Work to be completed: Please repeat exactly the lines below from the line with "Trump deja entrever posibles" to the line with "התאמה אישית", including both, and leave out every picture.

○ ○ ○

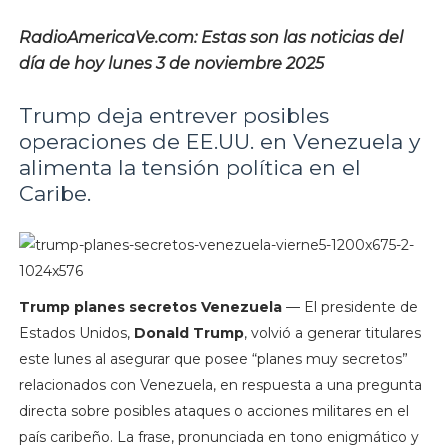
RadioAmericaVe.com: Estas son las noticias del
día de hoy lunes 3 de noviembre 2025
Trump deja entrever posibles
operaciones de EE.UU. en Venezuela y
alimenta la tensión política en el
Caribe.
Trump planes secretos Venezuela
— El presidente de
Estados Unidos,
Donald Trump
, volvió a generar titulares
este lunes al asegurar que posee “planes muy secretos”
relacionados con Venezuela, en respuesta a una pregunta
directa sobre posibles ataques o acciones militares en el
país caribeño. La frase, pronunciada en tono enigmático y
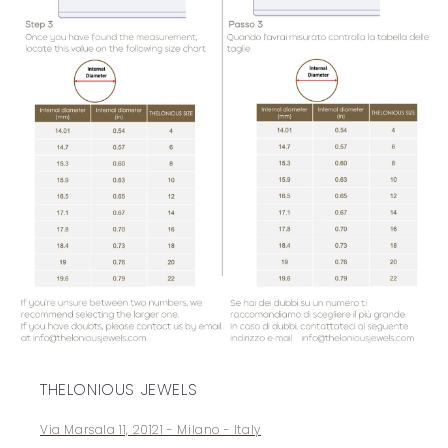
THELONIOUS JEWELS
Via Marsala 11, 20121 - Milano - Italy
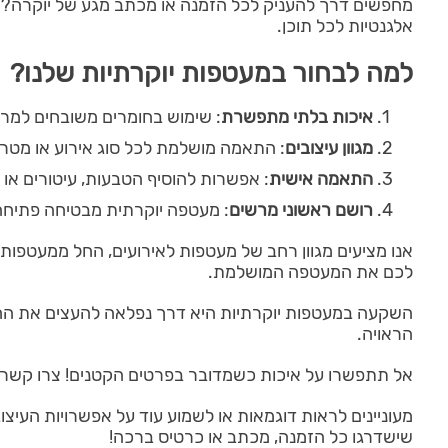
מחפשים דרך להעניק לכל הזמנה או מכתב מגע של יוקרה? מע
אלגנטיות לכל תוכן.
למה לבחור במעטפות יוקרתיות שלנו?
איכות בלתי מתפשרת
: שימוש בחומרים משובחים למרא
מגוון עיצובים
: התאמה מושלמת לכל סוג אירוע או מטר
התאמה אישית
: אפשרות להוסיף הטבעות, עיטורים או לו
רושם ראשוני מרשים
: מעטפה יוקרתית מבטיחה פתיח
אנו מציעים מגוון רחב של מעטפות לאירועים, החל ממעטפות 
לכם את המעטפה המושלמת.
השקעה במעטפות יוקרתיות היא דרך נפלאה להעצים את החו
הראויה.
אל תתפשרו על איכות כשמדובר בפרטים הקטנים! צרו קשר 
מעוניינים לראות דוגמאות או לשמוע עוד על אפשרויות העיצ
שישדרגו כל הזמנה, מכתב או כרטיס ברכה!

○ ○ ○

Result:
Trump deja entrever posibles
operaciones de EE.UU. en Venezuela y
alimenta la tensión política en el
Caribe.
Trump planes secretos Venezuela
— El presidente de
Estados Unidos,
Donald Trump
, volvió a generar titulares
este lunes al asegurar que posee “planes muy secretos”
relacionados con Venezuela, en respuesta a una pregunta
directa sobre posibles ataques o acciones militares en el
país caribeño. La frase, pronunciada en tono enigmático y
THELONIOUS JEWELS
Via Marsala 11, 20121 - Milano - Italy
מחפשים דרך להעניק לכל הזמנה או מכתב מגע של יוקרה? מע
אלגנטיות לכל תוכן.
למה לבחור במעטפות יוקרתיות שלנו?
איכות בלתי מתפשרת
: שימוש בחומרים משובחים למרא
מגוון עיצובים
: התאמה מושלמת לכל סוג אירוע או מטר
התאמה אישית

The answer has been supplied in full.